Les jeunes ne connaissent rien à la vie, confondent et mélangent tout, et en plus ils se permettent de nous donner des leçons.
Je réponds que nous ne pouvons pas lutter contre toute la misère qu’il y a dans le monde. Que ces pays sont responsables de leur avenir et que nous avons déjà nos propres problèmes à régler.
Promis juré, il fera sa terminale S dans le privé.

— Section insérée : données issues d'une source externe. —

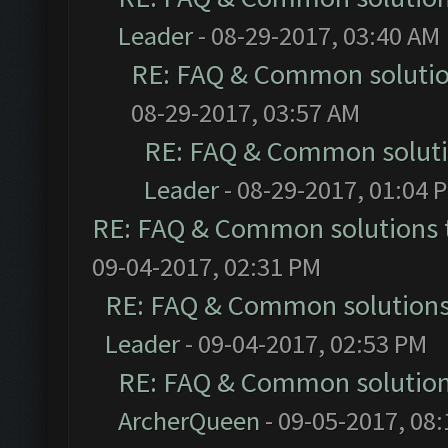
Leader
- 08-29-2017, 03:40 AM
RE: FAQ & Common soluti
08-29-2017, 03:57 AM
RE: FAQ & Common solut
Leader
- 08-29-2017, 01:04 
RE: FAQ & Common solutions
09-04-2017, 02:31 PM
RE: FAQ & Common solution
Leader
- 09-04-2017, 02:53 PM
RE: FAQ & Common solutio
ArcherQueen
- 09-05-2017, 08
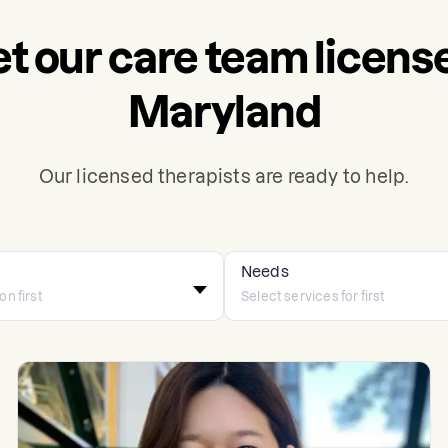
t our care team license
Maryland
Our licensed therapists are ready to help.
Needs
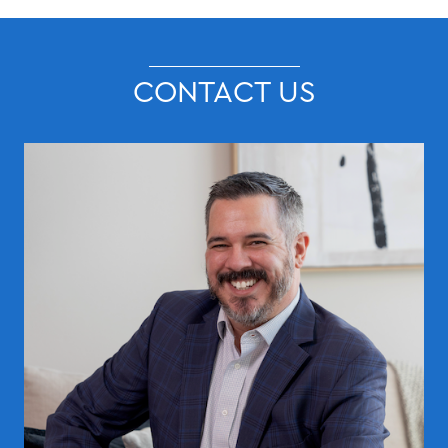
CONTACT US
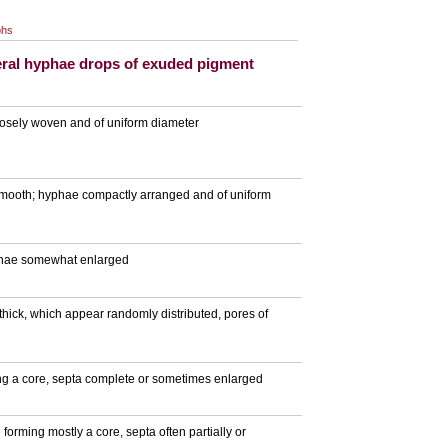
phs
ral hyphae drops of exuded pigment
loosely woven and of uniform diameter
 smooth; hyphae compactly arranged and of uniform
hyphae somewhat enlarged
thick, which appear randomly distributed, pores of
ing a core, septa complete or sometimes enlarged
 forming mostly a core, septa often partially or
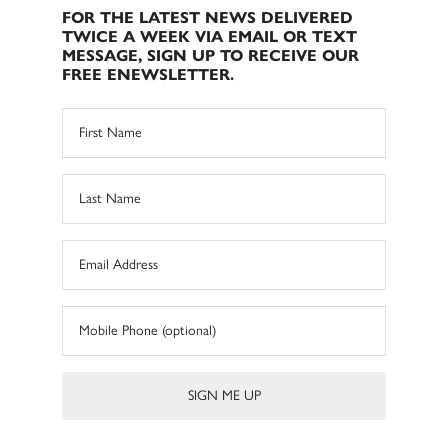
FOR THE LATEST NEWS DELIVERED
TWICE A WEEK VIA EMAIL OR TEXT
MESSAGE, SIGN UP TO RECEIVE OUR
FREE ENEWSLETTER.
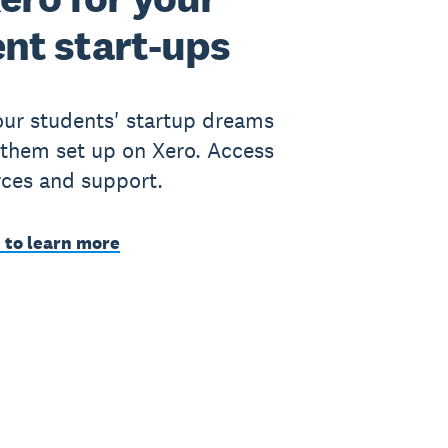
nt start-ups
ur students' startup dreams
 them set up on Xero. Access
rces and support.
 to learn more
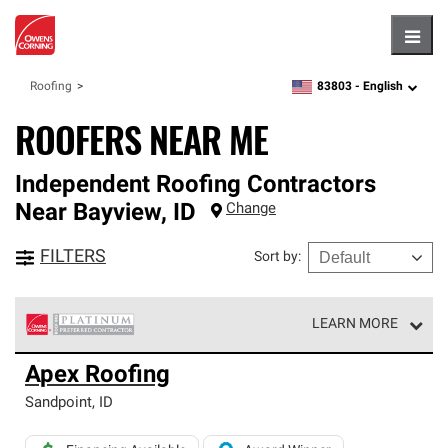
Hambu
83803 -
English
Roofing
zipcode,
language
ROOFERS NEAR ME
Independent Roofing Contractors
Near
Bayview
,
ID
Change
FILTERS
Sort by
:
LEARN MORE
Owens Corning Roofing Platinum Preferred Contractors
Apex Roofing
are the top tier of our exclusive network and meet strict
standards for professionalism, reliability and
Sandpoint
,
ID
unparalleled craftsmanship. Only they can offer our best
roofing system warranty.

Avant de sortir de la voiture, il m’assène le coup de grâce :
- Je ne comprends pas votre démarche. Je peux comprendre que vous soyez contre  la G.P.A. et la procréation médicalement assistée, mais c’est quand même donner la vie. Alors que la prolifération des armes, la famine dans le monde, les massacres de populations, le capitalisme sauvage, l’augmentation de la pauvreté suppriment des vies. Sincèrement, même si le sujet a son importance, je considère qu’il est dérisoire par rapport à de nombreux faits d’actualité. Je considère que la chrétienté a d’autres combats à mener. Votre manifestation va à l’encontre de vos valeurs.
Vous préférez la mort à la vie !

Promis juré, je ne mettrai plus mes gamins dans le laïc.

samedi 4 octobre 2014

Nouvelle vie.



Hier, la confirmation d’une probable nouvelle vie est arrivée. La semaine prochaine, je commence une formation de neuf mois. Je touche du bois, croise les doigts et m’abstiens de picoler la nuit afin que la lourdeur administrative ne s’assoit pas dessus.
A cinquante-six ans, j’entame une quatrième période de vie active. Quand vais-je m’arrêter ? Seule la mort décidera. Les périodes ont tendance à se rétrécir. La première a duré plus de 25 ans, la vie moyenne d’un cheval. Ensuite j’ai pris mes RTT pendant plus ou moins huit ans. Ils ont servi à la reproduction, à l’éducation des gamins et aussi à des tentatives d’écriture. Puis j’ai  plongé une nouvelle fois dans la vie active, sous la forme d’un réparateur de machines à café. Une allergie à la lecture du marc de café, plus un amour fou pour mon DRH, m’ont désolidarisé au bout de deux ans de la confrérie de la distribution automatique. Je ne regrette rien, ce métier manque de poésie. Mais les doux mots, fins et perspicaces de mon DRH sur le tableau noir me manqueront.
Maintenant, je m’oriente vers le nautisme.
Le problème est que la formation est au bord de la mer et que nous habitons à l’intérieur des terres. J’ai deux solutions :
Soit attendre la fonte des glaces et commencer ma formation lorsque la mer léchera les pieds de mon appartement, soit migrer en abandonnant lâchement ma femme et mes jeunes terreurs. Je choisis l’abandon.
Ce sera seulement un abandon de milieu de semaine, je serai présent le weekend. Pauvre femme ! Seule à gérer ses monstres carnivores. Nous n’osons plus prendre de nounou à cause de l’aventure qui est arrivée à l’une d’elle. Voir l’article: les dangers du  baby-sitting. Mais l’amant de ma femme, mon éditeur, qui ne m’a jamais édité, est prêt à nous aider, ouf !
Neuf mois de gestation et j’accouche d’un diplôme. Ce sera mon cinquième gamin. Malheureusement, avec les nouvelles réformes, je ne toucherai probablement pas la prime à la naissance. C’est dégueulasse, si nous ne pouvons plus gagner de l’argent grâce aux allocs, il est temps de se faire enlever les « coucougnettes ». Pour l’instant je les garde, elles peuvent me servir comme aide à la flottabilité en cas de naufrage.


Une idée : si je faisais de nombreux gamins avec des femmes différentes, il me serait possible de toucher plein pot les primes de naissance.
 Donc je n'aurais plus besoin de formation.